EXERCISE REQUIREMENTS: Read the data, and whenever a line holds the word "financial", report that line.

STORED DATA:
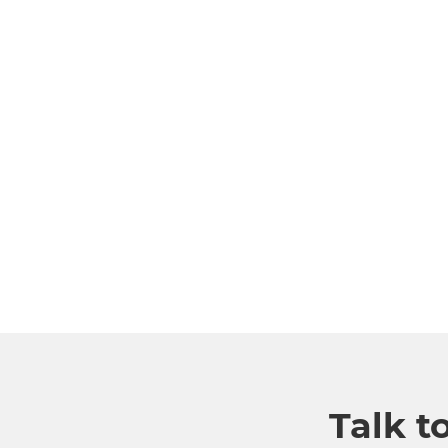
Talk t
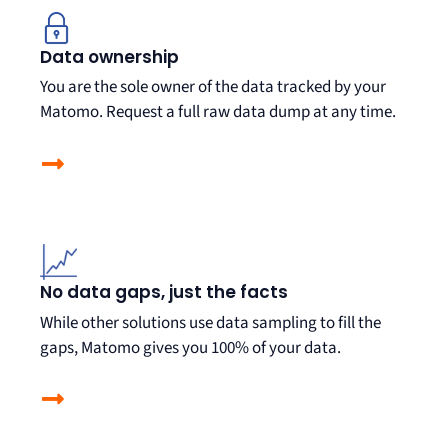
Data ownership
You are the sole owner of the data tracked by your
Matomo. Request a full raw data dump at any time.
No data gaps, just the facts
While other solutions use data sampling to fill the
gaps, Matomo gives you
100% of your data.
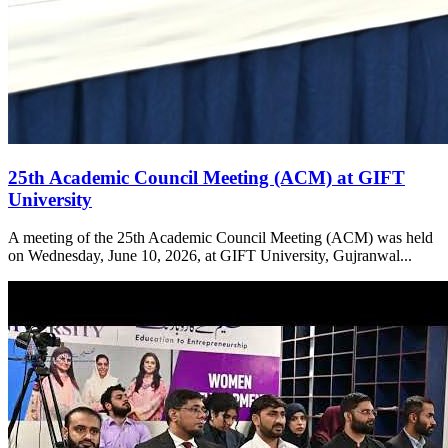
25th Academic Council Meeting (ACM) at GIFT
University
A meeting of the 25th Academic Council Meeting (ACM) was held
on Wednesday, June 10, 2026, at GIFT University, Gujranwal...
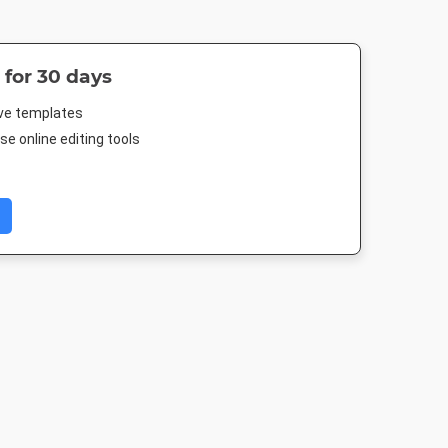
 for 30 days
ive templates
e online editing tools
fe HD
Instagram Post
Story
DL Flyer - Por
080px
1080 x 1080px
1080 x 1920px
99 x 210m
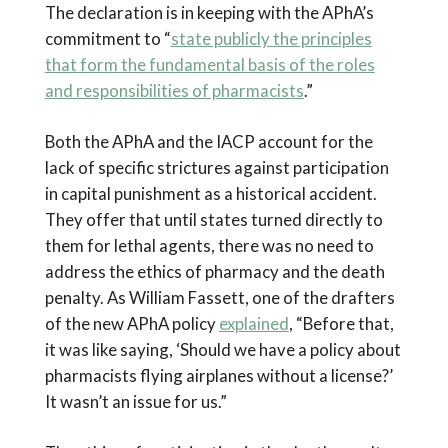
The declaration is in keeping with the APhA’s
commitment to “
state publicly the principles
that form the fundamental basis of the roles
and responsibilities of pharmacists
.”
Both the APhA and the IACP account for the
lack of specific strictures against participation
in capital punishment as a historical accident.
They offer that until states turned directly to
them for lethal agents, there was no need to
address the ethics of pharmacy and the death
penalty. As William Fassett, one of the drafters
of the new APhA policy
explained
, “Before that,
it was like saying, ‘Should we have a policy about
pharmacists flying airplanes without a license?’
It wasn’t an issue for us.”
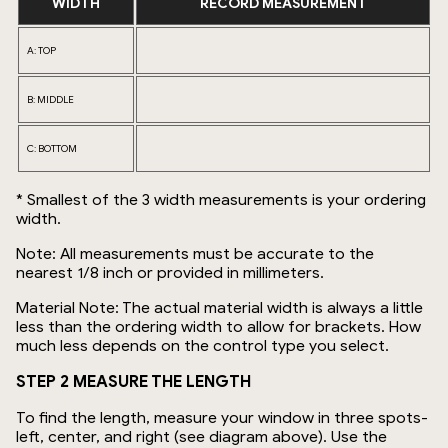
WIDTH
RECORD MEASUREMENT
A: TOP
B: MIDDLE
C: BOTTOM
* Smallest of the 3 width measurements is your ordering
width.
Note: All measurements must be accurate to the
nearest 1/8 inch or provided in millimeters.
Material Note: The actual material width is always a little
less than the ordering width to allow for brackets. How
much less depends on the control type you select.
STEP 2 MEASURE THE LENGTH
To find the length, measure your window in three spots-
left, center, and right (see diagram above). Use the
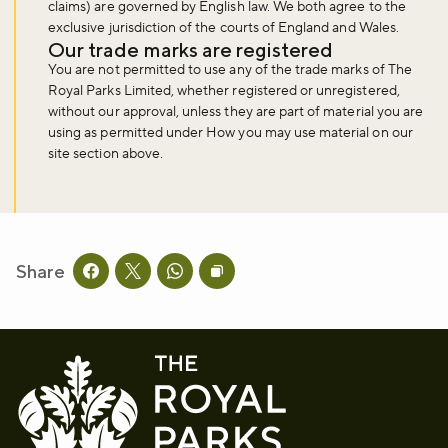
claims) are governed by English law. We both agree to the
exclusive jurisdiction of the courts of England and Wales.
Our trade marks are registered
You are not permitted to use any of the trade marks of The
Royal Parks Limited, whether registered or unregistered,
without our approval, unless they are part of material you are
using as permitted under How you may use material on our
site section above.
Share
Share this page on facebook
Share this page on twitter
Share this page on whatsapp
Copy page URL to clipboard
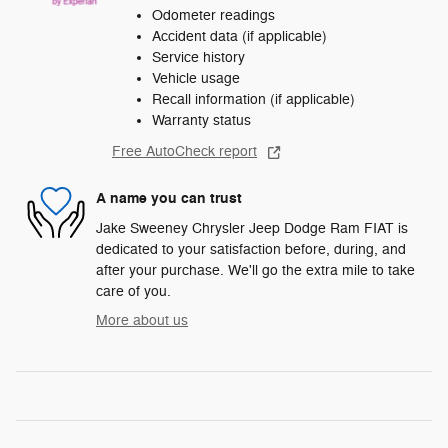
Odometer readings
Accident data (if applicable)
Service history
Vehicle usage
Recall information (if applicable)
Warranty status
Free AutoCheck report
A name you can trust
Jake Sweeney Chrysler Jeep Dodge Ram FIAT is
dedicated to your satisfaction before, during, and
after your purchase. We'll go the extra mile to take
care of you.
More about us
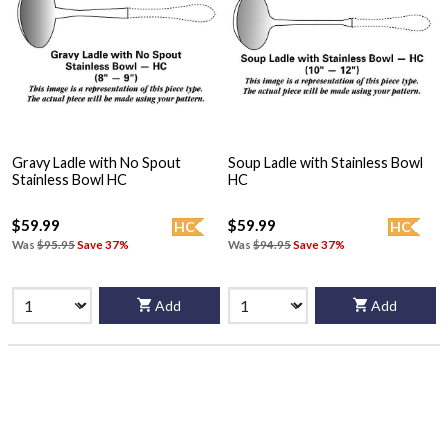
Gravy Ladle with No Spout
Soup Ladle with Stainless Bowl
Stainless Bowl HC
HC
$59.99
$59.99
HC
HC
Was
$95.95
Save 37%
Was
$94.95
Save 37%
Add
Add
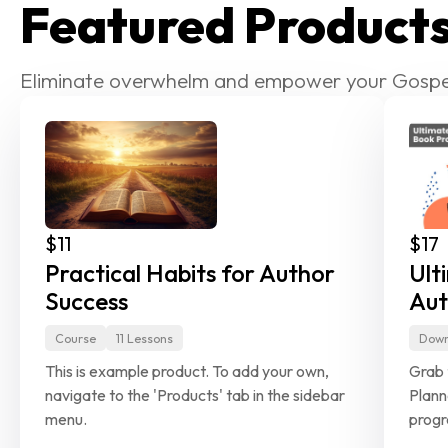
Featured Product
Eliminate overwhelm and empower your Gospe
$11
$17
Practical Habits for Author 
Ult
Success
Aut
Course
11 Lessons
Down
This is example product. To add your own, 
Grab 
navigate to the 'Products'
tab in the sidebar 
Plann
menu.
progr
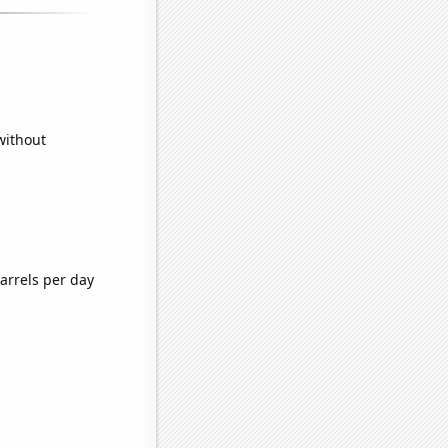
without
arrels per day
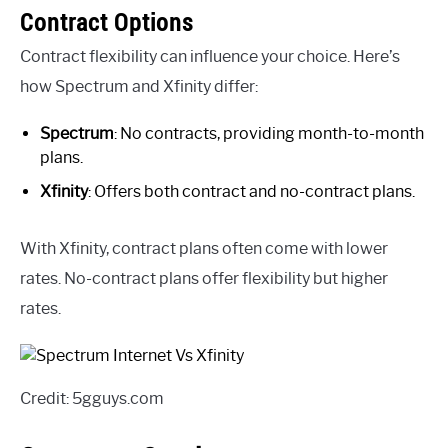
Contract Options
Contract flexibility can influence your choice. Here’s
how Spectrum and Xfinity differ:
Spectrum
: No contracts, providing month-to-month
plans.
Xfinity
: Offers both contract and no-contract plans.
With Xfinity, contract plans often come with lower
rates. No-contract plans offer flexibility but higher
rates.
Credit: 5gguys.com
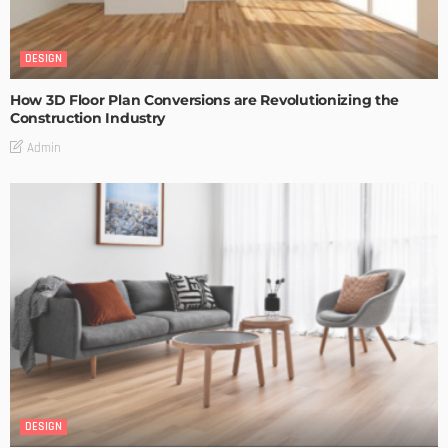
DESIGN
How 3D Floor Plan Conversions are Revolutionizing the
Construction Industry
Admin
DESIGN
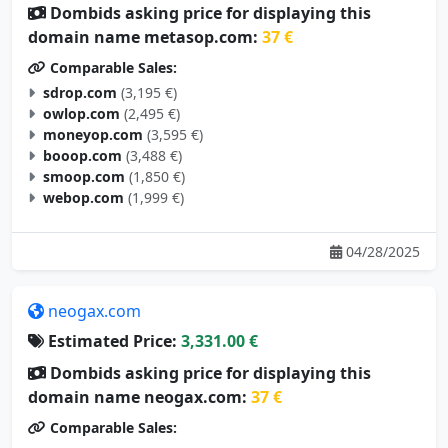
Dombids asking price for displaying this
domain name metasop.com:
37 €
Comparable Sales:
sdrop.com
(3,195 €)
owlop.com
(2,495 €)
moneyop.com
(3,595 €)
booop.com
(3,488 €)
smoop.com
(1,850 €)
webop.com
(1,999 €)
04/28/2025
neogax.com
Estimated Price:
3,331.00 €
Dombids asking price for displaying this
domain name neogax.com:
37 €
Comparable Sales:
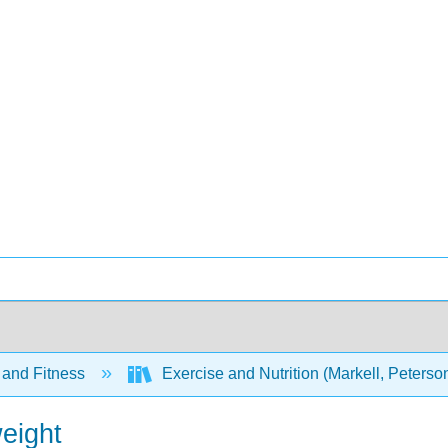
 and Fitness
Exercise and Nutrition (Markell, Peters
eight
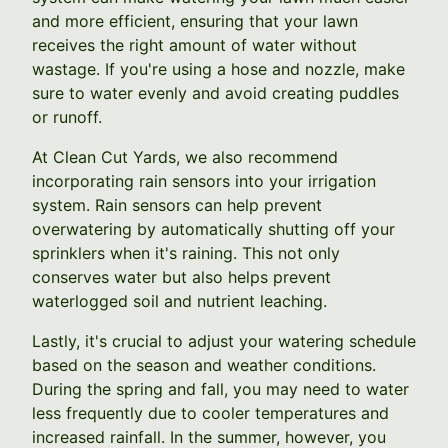
and more efficient, ensuring that your lawn
receives the right amount of water without
wastage. If you're using a hose and nozzle, make
sure to water evenly and avoid creating puddles
or runoff.
At Clean Cut Yards, we also recommend
incorporating rain sensors into your irrigation
system. Rain sensors can help prevent
overwatering by automatically shutting off your
sprinklers when it's raining. This not only
conserves water but also helps prevent
waterlogged soil and nutrient leaching.
Lastly, it's crucial to adjust your watering schedule
based on the season and weather conditions.
During the spring and fall, you may need to water
less frequently due to cooler temperatures and
increased rainfall. In the summer, however, you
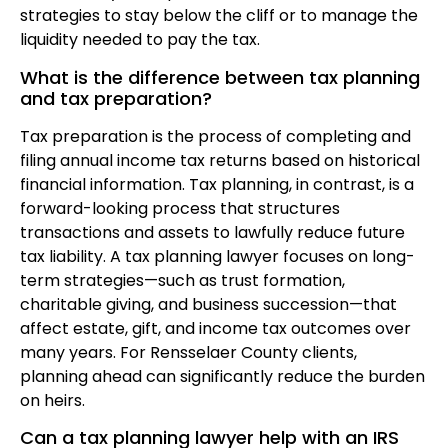
strategies to stay below the cliff or to manage the
liquidity needed to pay the tax.
What is the difference between tax planning
and tax preparation?
Tax preparation is the process of completing and
filing annual income tax returns based on historical
financial information. Tax planning, in contrast, is a
forward-looking process that structures
transactions and assets to lawfully reduce future
tax liability. A tax planning lawyer focuses on long-
term strategies—such as trust formation,
charitable giving, and business succession—that
affect estate, gift, and income tax outcomes over
many years. For Rensselaer County clients,
planning ahead can significantly reduce the burden
on heirs.
Can a tax planning lawyer help with an IRS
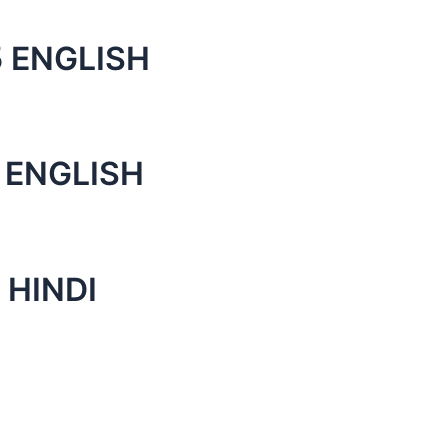
 ENGLISH
 ENGLISH
 HINDI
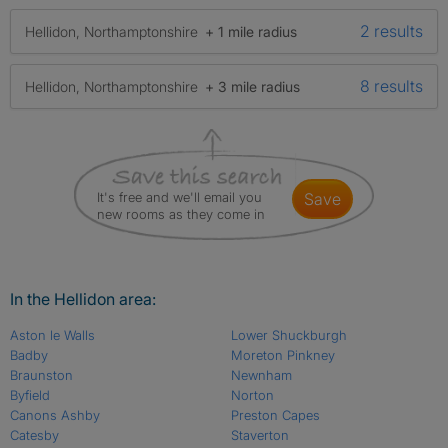
2 results
Hellidon, Northamptonshire
+ 1 mile radius
8 results
Hellidon, Northamptonshire
+ 3 mile radius
It's free and we'll email you
save
new rooms as they come in
In the Hellidon area:
Aston le Walls
Lower Shuckburgh
Badby
Moreton Pinkney
Braunston
Newnham
Byfield
Norton
Canons Ashby
Preston Capes
Catesby
Staverton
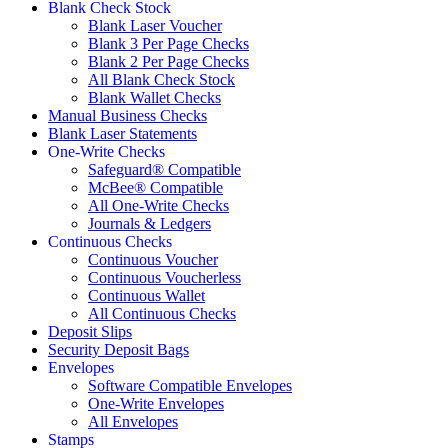
Blank Check Stock
Blank Laser Voucher
Blank 3 Per Page Checks
Blank 2 Per Page Checks
All Blank Check Stock
Blank Wallet Checks
Manual Business Checks
Blank Laser Statements
One-Write Checks
Safeguard® Compatible
McBee® Compatible
All One-Write Checks
Journals & Ledgers
Continuous Checks
Continuous Voucher
Continuous Voucherless
Continuous Wallet
All Continuous Checks
Deposit Slips
Security Deposit Bags
Envelopes
Software Compatible Envelopes
One-Write Envelopes
All Envelopes
Stamps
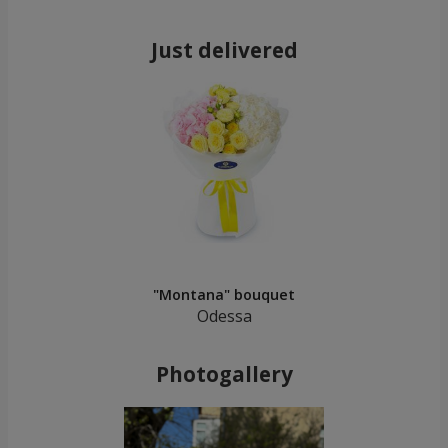
Just delivered
"Montana" bouquet
Odessa
Photogallery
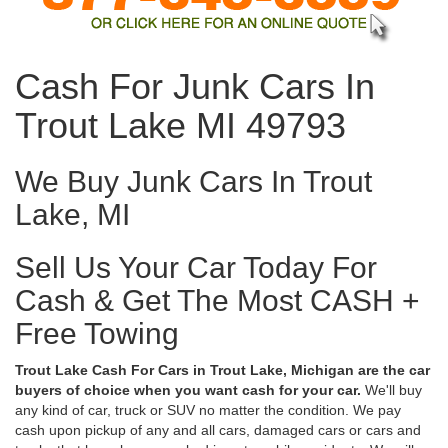
Cash For Junk Cars In
Trout Lake MI 49793
We Buy Junk Cars In Trout
Lake, MI
Sell Us Your Car Today For
Cash & Get The Most CASH +
Free Towing
Trout Lake Cash For Cars in Trout Lake, Michigan are the car
buyers of choice when you want cash for your car.
We'll buy
any kind of car, truck or SUV no matter the condition. We pay
cash upon pickup of any and all cars, damaged cars or cars and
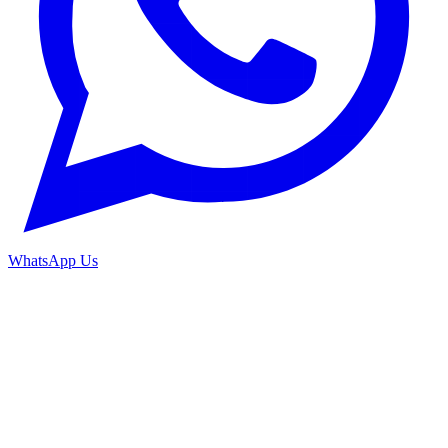
WhatsApp Us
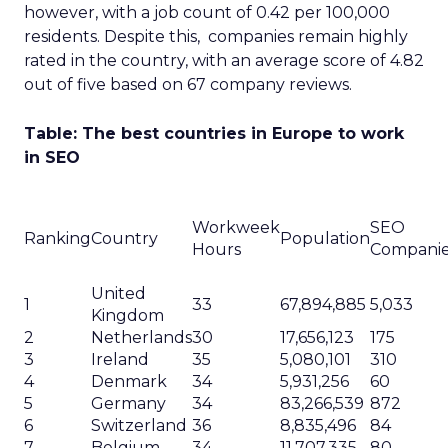
however, with a job count of 0.42 per 100,000
residents. Despite this, companies remain highly
rated in the country, with an average score of 4.82
out of five based on 67 company reviews.
Table: The best countries in Europe to work
in SEO
Workweek
SEO
Ranking
Country
Population
Hours
Compani
United
1
33
67,894,885
5,033
Kingdom
2
Netherlands
30
17,656,123
175
3
Ireland
35
5,080,101
310
4
Denmark
34
5,931,256
60
5
Germany
34
83,266,539
872
6
Switzerland
36
8,835,496
84
7
Belgium
34
11,707,335
80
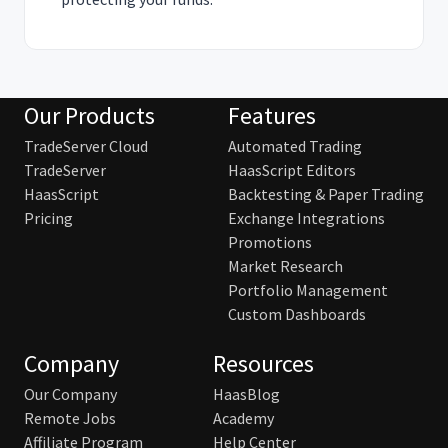
Our Products
Features
TradeServer Cloud
Automated Trading
TradeServer
HaasScript Editors
HaasScript
Backtesting & Paper Trading
Pricing
Exchange Integrations
Promotions
Market Research
Portfolio Management
Custom Dashboards
Company
Resources
Our Company
HaasBlog
Remote Jobs
Academy
Affiliate Program
Help Center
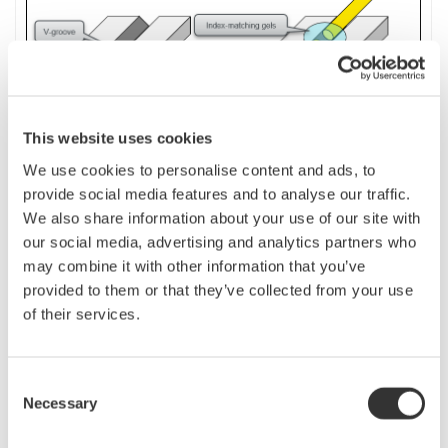
This website uses cookies
We use cookies to personalise content and ads, to
provide social media features and to analyse our traffic.
We also share information about your use of our site with
If the fiber to be measured is short, or if a precise measurement is desired,
our social media, advertising and analytics partners who
use the
launch
fiber as a dummy fiber.
The launch
(dummy)
fiber length
may combine it with other information that you’ve
should be longer than the dead zone at the near-end of the fiber. It must be
provided to them or that they’ve collected from your use
long enough to be detected as an event.
of their services.
By performing analysis with the “Dummy fiber setting” on the OTDR turned
on, the V-groove position becomes [R] point and the far-end of the fiber
Consent
becomes [E] point. Therefore, only the measured fiber portion (between [R]
Necessary
Selection
and [E]) excluding the launch fiber portion is analyzed.
n
Dummy Fibers setting for AQ 7280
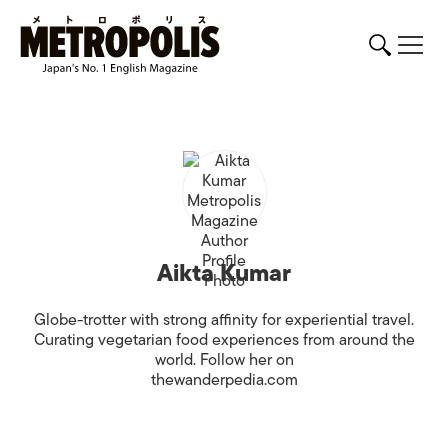
Aikta Kumar
Globe-trotter with strong affinity for experiential travel.
Curating vegetarian food experiences from around the
world. Follow her on
thewanderpedia.com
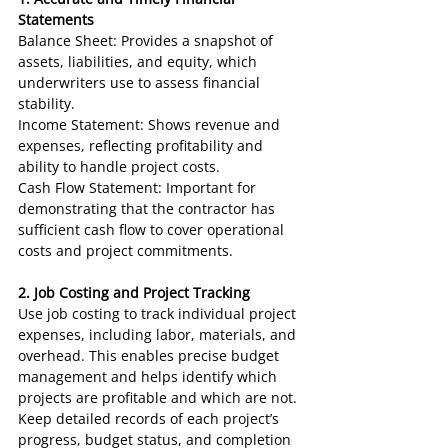
Statements
Balance Sheet: Provides a snapshot of 
assets, liabilities, and equity, which 
underwriters use to assess financial 
stability.
Income Statement: Shows revenue and 
expenses, reflecting profitability and 
ability to handle project costs.
Cash Flow Statement: Important for 
demonstrating that the contractor has 
sufficient cash flow to cover operational 
costs and project commitments.
2. Job Costing and Project Tracking
Use job costing to track individual project 
expenses, including labor, materials, and 
overhead. This enables precise budget 
management and helps identify which 
projects are profitable and which are not.
Keep detailed records of each project’s 
progress, budget status, and completion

SOLUTION FOR THIS EXERCISE:
financial information. Tax planning, in contrast, is a
underwriters use to assess financial 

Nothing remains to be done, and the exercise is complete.